Jusqu’à récemment, vous étiez sollicité par les agences de voyage pour votre expertise en matière de croisières aériennes, de la conception à la logistique. En lançant votre marque, Ciels du Monde, éclairez-nous sur ce marché porteur ?
Edouard George : Le concept des croisières aériennes va se développer pour plusieurs raisons. Aujourd’hui, les voyageurs veulent passer de moins en moins de temps dans les aéroports et fluidifier leur parcours. Avec ce système d’avion affrété, on arrive à réduire les temps dans les aéroports de façon drastique. Dans les aéroports, il y a les lounges avec des prestations toujours plus pointues, l’aérien avec l’essor du recours au jets privés suit cette tendance. Un voyage en première classe, sur des vols réguliers, a tout de même ses limites car on atterrit dans les grands aéroports, alors que le format de croisière aérienne, offre la possibilité d’aller d’un point à un autre sans aucune contrainte. Notre itinéraire Amérique Latine permet, par exemple, de faire Lima – l’Ile de Pâques direct, ce qui est en revanche impossible même avec un billet en première. Il faudrait obligatoirement transiter par Santiago du Chili, donc on perd encore du temps. Quand on fait l’échappée égyptienne, on atterrit directement à Abou Simbel. Au lieu de faire Paris – Le Caire, Le Caire – Assouan, Assouan – Abou Simbel, on va directement à Abou Simbel. Beaucoup se refusent de transiger entre le confort et le temps.

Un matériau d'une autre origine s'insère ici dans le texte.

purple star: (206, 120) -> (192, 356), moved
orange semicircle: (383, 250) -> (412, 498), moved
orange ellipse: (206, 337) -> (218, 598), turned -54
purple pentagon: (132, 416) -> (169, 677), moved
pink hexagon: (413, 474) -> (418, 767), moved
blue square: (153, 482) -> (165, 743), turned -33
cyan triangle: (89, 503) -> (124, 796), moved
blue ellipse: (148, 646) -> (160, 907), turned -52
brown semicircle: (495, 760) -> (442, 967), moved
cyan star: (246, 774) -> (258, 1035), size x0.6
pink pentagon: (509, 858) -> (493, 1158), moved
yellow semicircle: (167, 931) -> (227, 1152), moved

Ces aspirations sont-elles de plus en plus partagées ?
E.G : Plus on vieillit, plus on fait du tourisme haut de gamme ! Et ce n’est pas forcément une aspiration de quinquas, les voyageurs allouent un budget plus important au fil des ans. La pandémie a également rebattu les cartes en plaçant très haut la notion d’expérientielle.

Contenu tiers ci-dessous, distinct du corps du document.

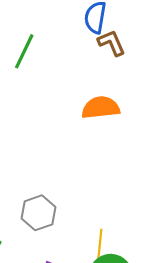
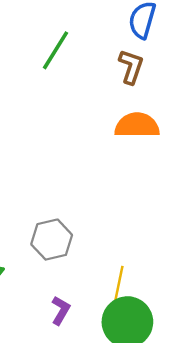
brown L-shape: (112, 43) -> (131, 67), moved, turned 36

Quelle est la configuration de vos vols ?
E.G : Nos vols privés sont généralement dotés de 80 places, en configuration classe affaires. Derrière ces 80 sièges, c’est souvent 55-60 clients d’embarqués, parce qu’il y a toute une logistique avec notamment un médecin, un infirmier qui seront à bord. Sur les long-courriers, nous disposons même d’un masseur. Il y a aussi l’équipe de bagagistes car les clients ne s’encombrent jamais de leurs valises. Ils les retrouvent directement à l’hôtel d’une escale à l’autre, sauf si la loi du pays exige une reconnaissance personnelle à l’arrivée. Ce système réglé comme une horloge suisse permet aussi d’atteindre le zéro perte. C’est l’idéal car nous enlevons une grosse partie du stress à nos guests qui ne font pas la queue pour enregistrer leurs bagages. On a nos comptoirs dédiés. Les croisières aériennes sont aussi immunisées contre les retards de vols ou annulations.
Derrière vos trois itinéraires phares : Tours du monde, Odyssées, Echappées, il y a donc un travail de fourmi qui suppose une gestion complexe. Comment arrivez-vous à réduire au maximum le facteur incertitudes ?

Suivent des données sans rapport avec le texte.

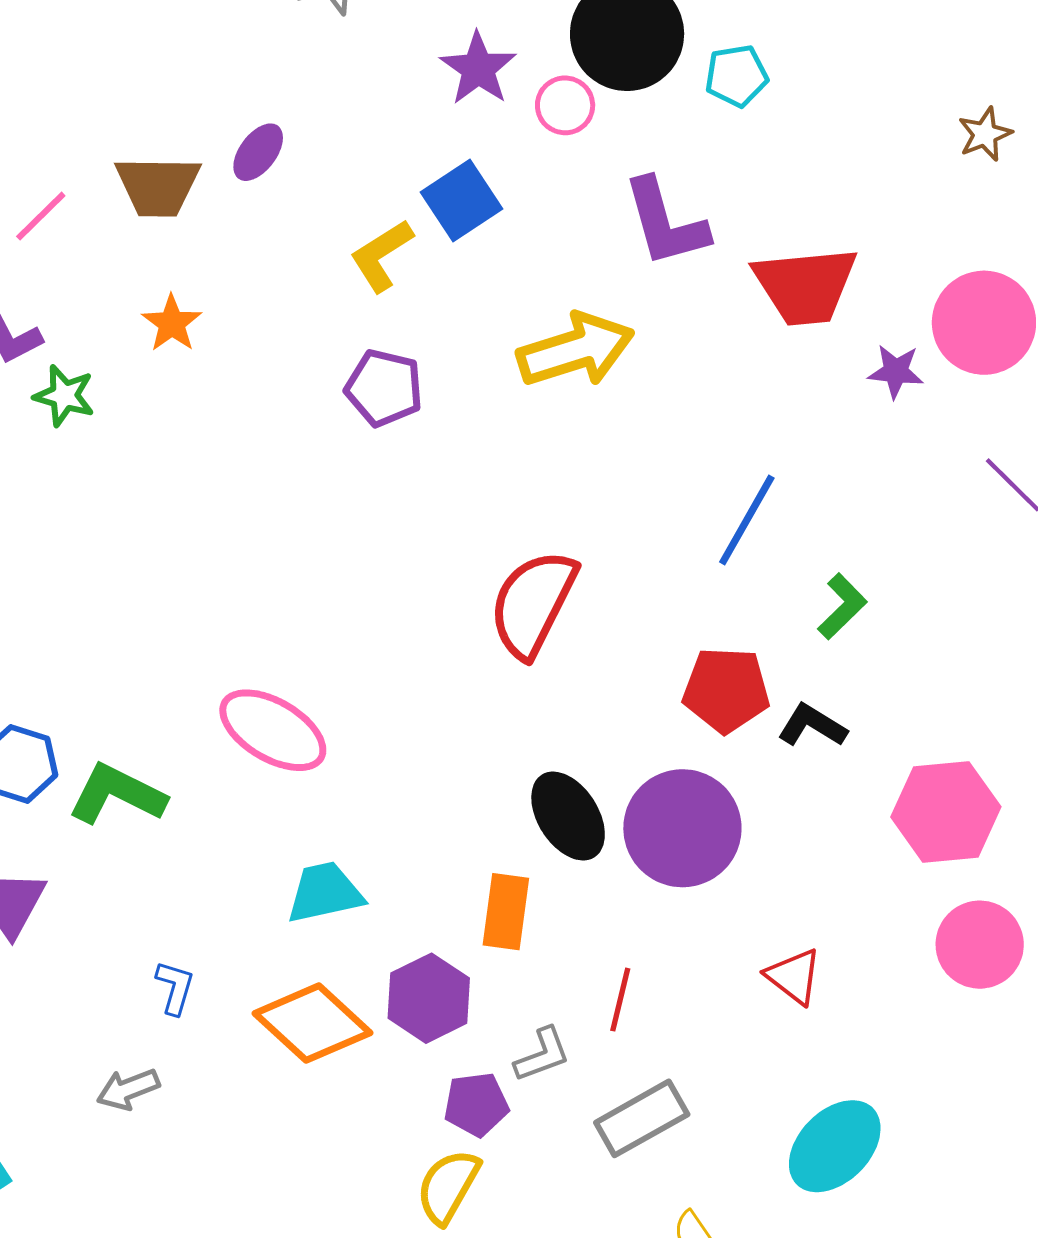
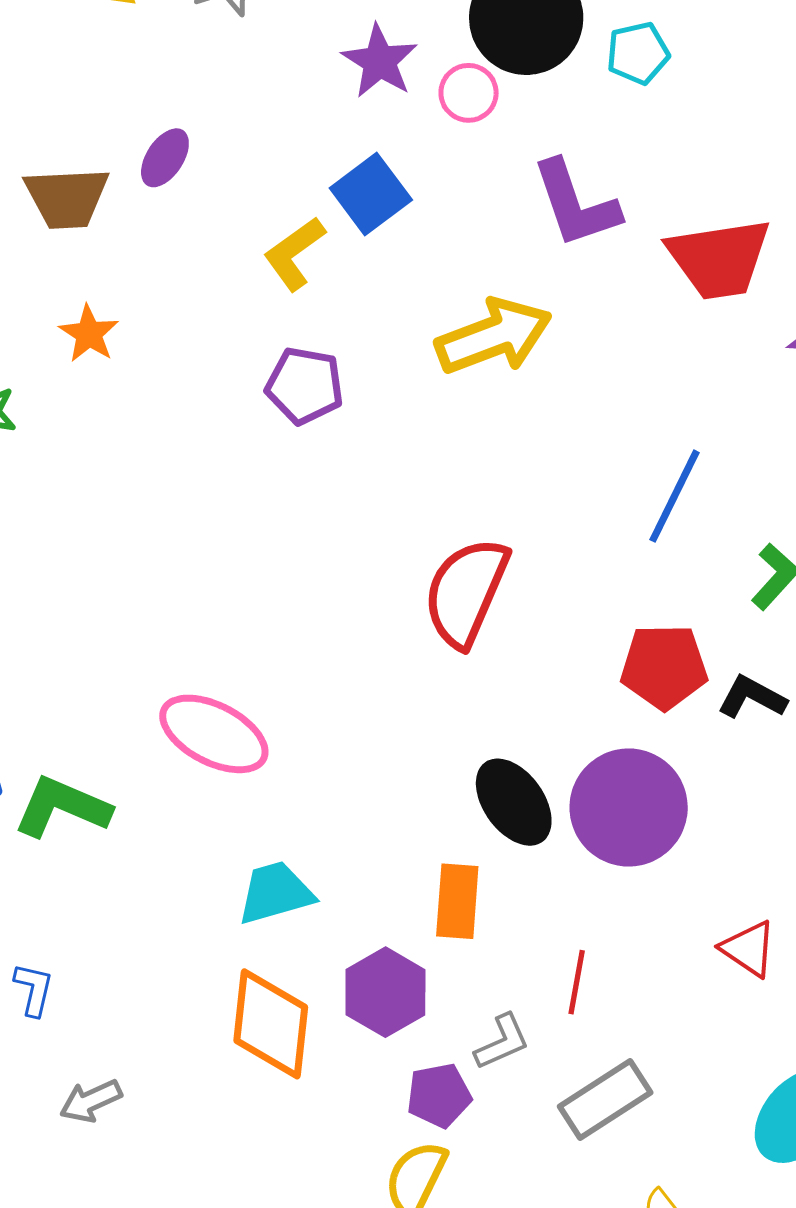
blue L-shape: (175, 988) -> (34, 989), moved
orange diamond: (312, 1023) -> (271, 1024), turned 57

E.G : C’est un domaine dans lequel l’improvisation n’existe pas ! Il faut maîtriser toutes les subtilités culturelles, logistiques, et avoir une connaissance pointue de l’écosystème touristique. Mais plus encore, il faut parfois avoir ses entrées. J’ai passé une partie importante de ma carrière chez ACCOR en Asie, j’y ai d’ailleurs ouvert le premier hôtel à Hanoï au Vietnam quand le pays s’ouvrait timidement. Je suis devenu polyglotte et parle couramment vietnamien, japonais, coréen, indonésien…Ce qui m’a davantage facilité la constitution d’un solide réseau de réceptifs dans cette importante région du monde. Ciels du Monde fait partie des seules compagnies au monde à disposer d’un bureau à Séoul et à Pyongyang en Corée du Nord. Il faut pouvoir s’appuyer sur des contacts à tous les échelons, peu importe la destination. Nos clients doivent sentir que « tout roule » et se laisser porter lors des croisières aériennes. Ma priorité numéro 1 est de leur donner l’impression que tout est facile, alors que c’est extrêmement complexe, minutieux et très coordonné. De fait, j’arrive à négocier les créneaux horaires avec les aéroports, les places de parking ou encore obtenir l’autorisation d’atterrissage dans un aéroport militaire, l’accès à des sites touristiques en petit comité… A Abou Simbel, en Egypte, on a même droit à la fanfare comme une délégation présidentielle, grâce au gouverneur de la province. Parfois, on voudrait juste arriver discrètement (rires).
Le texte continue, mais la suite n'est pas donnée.